Over the course of Danisha's high school career, she stayed with friends to ensure that she could get to school but that came with arguments that she would never expect. Several people, including her CPS worker, told her that she was selfish for focusing on school instead of helping her parents at home. As a teenager in the system, she was often labeled as "difficult" because she would be told to sit down, be quiet, and "let the adults talk" about what she needed.

When Danisha made the choice to go to college, she found herself stuck with a difficult decision to make: Attend college and work part time, or work full time and hope night classes were brought back to the school. 

She decided to attend school and work part time, but that immediately left her struggling financially and resulted in losing her apartment because she could not afford it. 

From the age of 18 to 24, Danisha moved over 33 times. Well, at least that is what the post office says when she looked up her addresses. After so many moves and a lot of lost mail, Danisha registered for a PO Box to ensure she was not having to get her mail from multiple locations. 

The registry shows that Danisha moved at least 33 times from the age of 18 to 24. 

Danisha also spent a full year living in her car and several years bouncing from friends houses, strangers couches, and sleeping in her car outside grocery stores and Starbucks. 


Overnight Guardian

In 2015, after successfully moving into her one bedroom, one bathroom, 500 square foot apartment with one of her brothers, she got a call that an another brother needed a place to stay. A few months past, and she received another call that she needed to pick up her three other siblings that ranged from the ages of 12-15. 

She immediately became the guardian of three teenagers and had two young adults living in her one bedroom-one bathroom-500 square foot apartment. 

Through her village support, Danisha was able to move from this apartment to a 4 bedroom townhome 9 months after she took in her siblings. 

Unfortunately within her home state, guardianship is not always seen the same as foster care, so she was provided only state assistance that was based on her income. After years of fighting for the financial support, she decided it was time to move on and continue her educational journey so that she could change her financial situation for herself and her siblings. 

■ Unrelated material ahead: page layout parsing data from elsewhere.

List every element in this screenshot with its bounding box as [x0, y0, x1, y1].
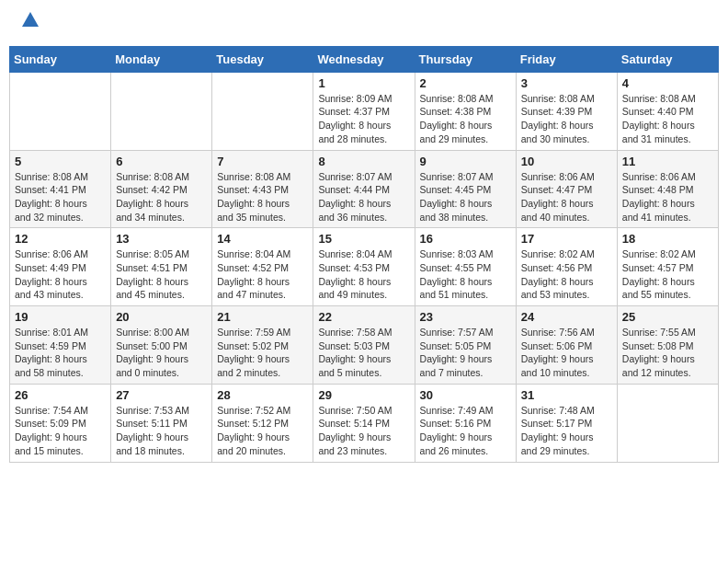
calendar-cell: 12Sunrise: 8:06 AM Sunset: 4:49 PM Dayli… [10, 228, 111, 306]
calendar-week-2: 5Sunrise: 8:08 AM Sunset: 4:41 PM Daylig… [10, 150, 719, 228]
day-info: Sunrise: 8:01 AM Sunset: 4:59 PM Dayligh… [15, 326, 106, 380]
day-info: Sunrise: 8:04 AM Sunset: 4:52 PM Dayligh… [217, 247, 308, 302]
logo-text [18, 17, 40, 35]
day-info: Sunrise: 7:54 AM Sunset: 5:09 PM Dayligh… [15, 404, 106, 458]
day-number: 7 [217, 155, 308, 168]
day-info: Sunrise: 8:08 AM Sunset: 4:40 PM Dayligh… [622, 92, 713, 146]
day-number: 13 [116, 232, 207, 246]
calendar-cell: 11Sunrise: 8:06 AM Sunset: 4:48 PM Dayli… [617, 150, 718, 228]
weekday-header-thursday: Thursday [415, 46, 516, 72]
calendar-cell: 24Sunrise: 7:56 AM Sunset: 5:06 PM Dayli… [516, 306, 617, 385]
calendar-week-4: 19Sunrise: 8:01 AM Sunset: 4:59 PM Dayli… [10, 306, 719, 385]
day-info: Sunrise: 7:56 AM Sunset: 5:06 PM Dayligh… [521, 326, 612, 380]
day-number: 14 [217, 232, 308, 246]
weekday-header-sunday: Sunday [10, 46, 111, 72]
logo [18, 17, 40, 35]
day-number: 26 [15, 388, 106, 402]
day-info: Sunrise: 7:53 AM Sunset: 5:11 PM Dayligh… [116, 404, 207, 458]
day-info: Sunrise: 8:02 AM Sunset: 4:56 PM Dayligh… [521, 247, 612, 302]
day-number: 6 [116, 155, 207, 168]
day-info: Sunrise: 7:48 AM Sunset: 5:17 PM Dayligh… [521, 404, 612, 458]
logo-icon [20, 10, 40, 30]
day-number: 15 [318, 232, 409, 246]
calendar-cell: 6Sunrise: 8:08 AM Sunset: 4:42 PM Daylig… [111, 150, 212, 228]
weekday-header-friday: Friday [516, 46, 617, 72]
day-number: 20 [116, 310, 207, 324]
calendar-cell: 21Sunrise: 7:59 AM Sunset: 5:02 PM Dayli… [212, 306, 313, 385]
day-number: 24 [521, 310, 612, 324]
day-info: Sunrise: 8:02 AM Sunset: 4:57 PM Dayligh… [622, 247, 713, 302]
calendar-cell: 9Sunrise: 8:07 AM Sunset: 4:45 PM Daylig… [415, 150, 516, 228]
day-number: 1 [318, 76, 409, 90]
day-info: Sunrise: 8:08 AM Sunset: 4:38 PM Dayligh… [420, 92, 511, 146]
day-info: Sunrise: 8:08 AM Sunset: 4:41 PM Dayligh… [15, 170, 106, 224]
calendar-cell: 1Sunrise: 8:09 AM Sunset: 4:37 PM Daylig… [313, 72, 415, 150]
day-number: 22 [318, 310, 409, 324]
day-number: 23 [420, 310, 511, 324]
day-info: Sunrise: 8:08 AM Sunset: 4:43 PM Dayligh… [217, 170, 308, 224]
day-number: 16 [420, 232, 511, 246]
calendar-cell: 10Sunrise: 8:06 AM Sunset: 4:47 PM Dayli… [516, 150, 617, 228]
day-number: 5 [15, 155, 106, 168]
calendar-week-3: 12Sunrise: 8:06 AM Sunset: 4:49 PM Dayli… [10, 228, 719, 306]
calendar-cell: 2Sunrise: 8:08 AM Sunset: 4:38 PM Daylig… [415, 72, 516, 150]
weekday-header-wednesday: Wednesday [313, 46, 415, 72]
day-number: 4 [622, 76, 713, 90]
day-info: Sunrise: 8:06 AM Sunset: 4:48 PM Dayligh… [622, 170, 713, 224]
day-info: Sunrise: 8:07 AM Sunset: 4:44 PM Dayligh… [318, 170, 409, 224]
calendar-cell: 22Sunrise: 7:58 AM Sunset: 5:03 PM Dayli… [313, 306, 415, 385]
day-number: 9 [420, 155, 511, 168]
weekday-header-saturday: Saturday [617, 46, 718, 72]
calendar-table: SundayMondayTuesdayWednesdayThursdayFrid… [9, 46, 719, 463]
day-info: Sunrise: 7:49 AM Sunset: 5:16 PM Dayligh… [420, 404, 511, 458]
day-number: 8 [318, 155, 409, 168]
day-number: 19 [15, 310, 106, 324]
day-info: Sunrise: 7:58 AM Sunset: 5:03 PM Dayligh… [318, 326, 409, 380]
calendar-cell: 27Sunrise: 7:53 AM Sunset: 5:11 PM Dayli… [111, 384, 212, 462]
day-number: 11 [622, 155, 713, 168]
day-info: Sunrise: 7:57 AM Sunset: 5:05 PM Dayligh… [420, 326, 511, 380]
calendar-week-1: 1Sunrise: 8:09 AM Sunset: 4:37 PM Daylig… [10, 72, 719, 150]
calendar-cell [111, 72, 212, 150]
day-number: 21 [217, 310, 308, 324]
page-header [9, 9, 719, 42]
calendar-cell: 20Sunrise: 8:00 AM Sunset: 5:00 PM Dayli… [111, 306, 212, 385]
day-number: 25 [622, 310, 713, 324]
calendar-cell: 13Sunrise: 8:05 AM Sunset: 4:51 PM Dayli… [111, 228, 212, 306]
calendar-cell: 30Sunrise: 7:49 AM Sunset: 5:16 PM Dayli… [415, 384, 516, 462]
day-info: Sunrise: 8:04 AM Sunset: 4:53 PM Dayligh… [318, 247, 409, 302]
weekday-header-monday: Monday [111, 46, 212, 72]
calendar-cell [212, 72, 313, 150]
calendar-cell [10, 72, 111, 150]
day-info: Sunrise: 7:55 AM Sunset: 5:08 PM Dayligh… [622, 326, 713, 380]
day-info: Sunrise: 8:06 AM Sunset: 4:47 PM Dayligh… [521, 170, 612, 224]
day-info: Sunrise: 7:50 AM Sunset: 5:14 PM Dayligh… [318, 404, 409, 458]
calendar-week-5: 26Sunrise: 7:54 AM Sunset: 5:09 PM Dayli… [10, 384, 719, 462]
calendar-cell: 25Sunrise: 7:55 AM Sunset: 5:08 PM Dayli… [617, 306, 718, 385]
day-info: Sunrise: 7:59 AM Sunset: 5:02 PM Dayligh… [217, 326, 308, 380]
day-info: Sunrise: 8:08 AM Sunset: 4:42 PM Dayligh… [116, 170, 207, 224]
day-info: Sunrise: 8:03 AM Sunset: 4:55 PM Dayligh… [420, 247, 511, 302]
day-number: 18 [622, 232, 713, 246]
calendar-cell: 28Sunrise: 7:52 AM Sunset: 5:12 PM Dayli… [212, 384, 313, 462]
day-info: Sunrise: 8:00 AM Sunset: 5:00 PM Dayligh… [116, 326, 207, 380]
day-info: Sunrise: 8:07 AM Sunset: 4:45 PM Dayligh… [420, 170, 511, 224]
calendar-cell: 5Sunrise: 8:08 AM Sunset: 4:41 PM Daylig… [10, 150, 111, 228]
day-number: 2 [420, 76, 511, 90]
calendar-cell: 4Sunrise: 8:08 AM Sunset: 4:40 PM Daylig… [617, 72, 718, 150]
calendar-cell: 29Sunrise: 7:50 AM Sunset: 5:14 PM Dayli… [313, 384, 415, 462]
calendar-cell: 31Sunrise: 7:48 AM Sunset: 5:17 PM Dayli… [516, 384, 617, 462]
calendar-cell: 18Sunrise: 8:02 AM Sunset: 4:57 PM Dayli… [617, 228, 718, 306]
calendar-cell [617, 384, 718, 462]
calendar-cell: 23Sunrise: 7:57 AM Sunset: 5:05 PM Dayli… [415, 306, 516, 385]
day-info: Sunrise: 8:08 AM Sunset: 4:39 PM Dayligh… [521, 92, 612, 146]
weekday-header-row: SundayMondayTuesdayWednesdayThursdayFrid… [10, 46, 719, 72]
day-info: Sunrise: 7:52 AM Sunset: 5:12 PM Dayligh… [217, 404, 308, 458]
calendar-cell: 16Sunrise: 8:03 AM Sunset: 4:55 PM Dayli… [415, 228, 516, 306]
day-number: 10 [521, 155, 612, 168]
day-number: 17 [521, 232, 612, 246]
calendar-cell: 14Sunrise: 8:04 AM Sunset: 4:52 PM Dayli… [212, 228, 313, 306]
day-number: 12 [15, 232, 106, 246]
day-info: Sunrise: 8:09 AM Sunset: 4:37 PM Dayligh… [318, 92, 409, 146]
calendar-cell: 7Sunrise: 8:08 AM Sunset: 4:43 PM Daylig… [212, 150, 313, 228]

The state support that she received was originally $680 total in support for a family of 6 and decreased when her income increased. 


From Foster to PhD

It took Danisha 8 years to complete her bachelors degree, one full year to complete her masters, and 3 1/2 years to complete her PhD. 

During her last 2 years of her bachelors program, her master's program, and her PhD program, Danisha was adjusting to guardianship-life, working full time, and attending school full time. 

As of 2024, National statistics for foster youth graduating high school and college are estimated to be the following: 

High school: 50%. 

Associates or bachelor's degree: 3%

Master's Degree: Less than 1%

Doctoral degree: There is not an estimated number. 

Dr. Danisha Keating's research was on best practices for foster youth support programs at community college. 

After she completed her degree, she wrote her story, "From Foster to PhD: Letters from a suitcase" and has sold over 2,500. Her hope by sharing her story is to encourage other foster youth that they can still do amazing things in life, regardless of how they were raised or what they endured. She believes that every foster youth is here for a purpose and have the ability to accomplish their own

Foster to ___ stories. 

Danisha is a global advocate for foster youth, guardianship, and foster parents. She shares her story because she firmly believes that it can help change the system for those who come after her. She believes that there is power behind people finding healing and highlighting foster youth voices to help make the changes necessary in the system. 


Her Story on the Big Screen

33 Roofs Documentary

Dr. Danisha Keating and her team are working tirelessly on her documentary, 33 roofs. They are highlighting the barriers that foster youth face with homelessness and academic challenges. Her hope by sharing her story is to help encourage other foster youth and bring awareness so that together, we can end foster youth homelessness and barriers to achieving their goals.